─── DATA SHOWN

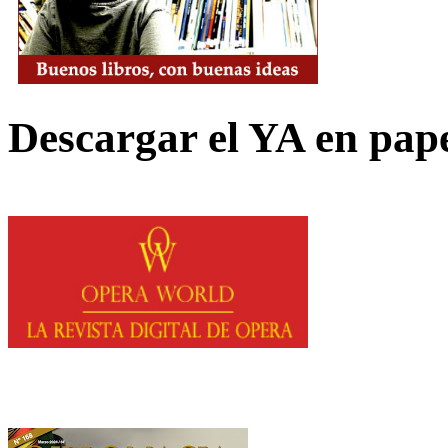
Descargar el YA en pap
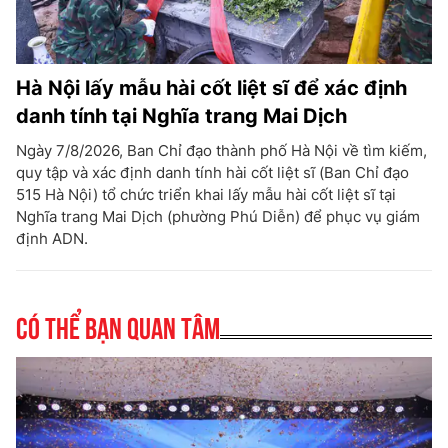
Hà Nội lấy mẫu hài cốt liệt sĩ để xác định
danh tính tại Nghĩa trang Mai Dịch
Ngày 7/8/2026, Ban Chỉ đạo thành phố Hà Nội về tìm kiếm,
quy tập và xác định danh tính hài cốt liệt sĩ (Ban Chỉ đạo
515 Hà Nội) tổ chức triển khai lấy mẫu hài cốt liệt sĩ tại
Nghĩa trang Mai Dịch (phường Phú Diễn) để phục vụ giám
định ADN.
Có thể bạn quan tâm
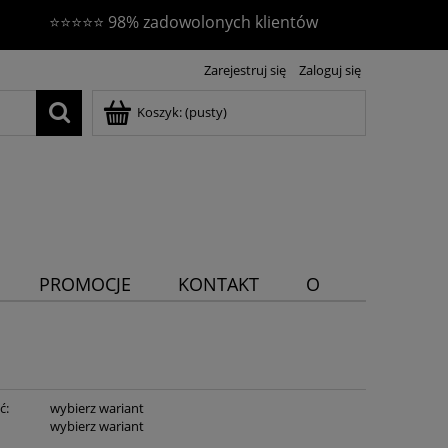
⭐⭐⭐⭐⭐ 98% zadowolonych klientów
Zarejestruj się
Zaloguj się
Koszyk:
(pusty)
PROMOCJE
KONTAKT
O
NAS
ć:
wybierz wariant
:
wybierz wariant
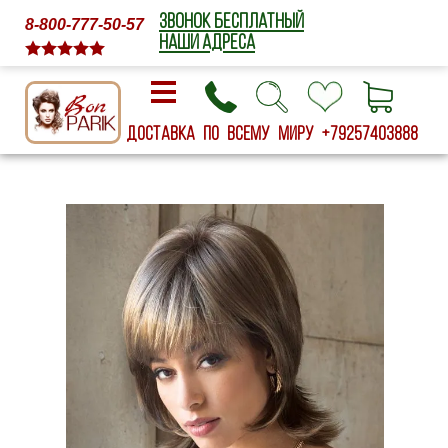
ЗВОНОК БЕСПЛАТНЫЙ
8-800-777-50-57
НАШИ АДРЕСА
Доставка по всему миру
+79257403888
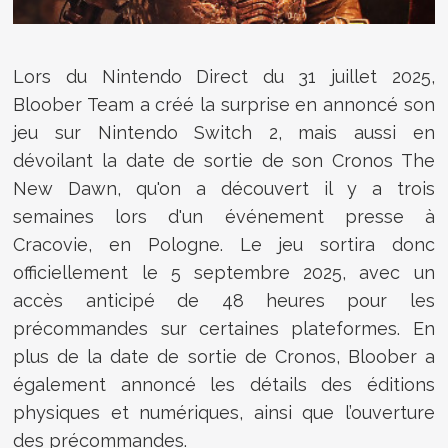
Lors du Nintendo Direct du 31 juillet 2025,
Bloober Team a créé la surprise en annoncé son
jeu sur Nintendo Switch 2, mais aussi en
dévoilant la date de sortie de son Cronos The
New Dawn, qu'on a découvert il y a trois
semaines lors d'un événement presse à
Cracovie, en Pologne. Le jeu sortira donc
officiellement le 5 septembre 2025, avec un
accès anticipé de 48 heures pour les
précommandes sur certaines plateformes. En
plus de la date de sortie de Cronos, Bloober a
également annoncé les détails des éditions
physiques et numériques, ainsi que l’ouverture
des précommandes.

──────
─── DATA SHOWN

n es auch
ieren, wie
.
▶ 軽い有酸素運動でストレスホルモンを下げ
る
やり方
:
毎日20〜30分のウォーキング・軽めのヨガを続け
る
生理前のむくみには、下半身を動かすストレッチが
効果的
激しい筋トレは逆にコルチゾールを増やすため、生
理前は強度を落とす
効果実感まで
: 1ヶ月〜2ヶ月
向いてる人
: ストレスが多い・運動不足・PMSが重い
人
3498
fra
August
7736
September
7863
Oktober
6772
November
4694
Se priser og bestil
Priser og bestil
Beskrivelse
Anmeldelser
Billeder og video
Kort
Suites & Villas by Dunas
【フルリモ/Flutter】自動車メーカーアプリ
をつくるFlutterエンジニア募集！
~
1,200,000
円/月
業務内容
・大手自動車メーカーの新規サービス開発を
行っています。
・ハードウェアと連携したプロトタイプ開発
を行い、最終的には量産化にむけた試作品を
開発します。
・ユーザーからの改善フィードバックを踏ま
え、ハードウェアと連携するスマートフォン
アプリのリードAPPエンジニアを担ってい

──────

## [TASK INSTRUCTIONS]
Go through the data and show each line that holds "Dịch".

## [RESPONSE TO THE TASK]
danh tính tại Nghĩa trang Mai Dịch
Nghĩa trang Mai Dịch (phường Phú Diễn) để phục vụ giám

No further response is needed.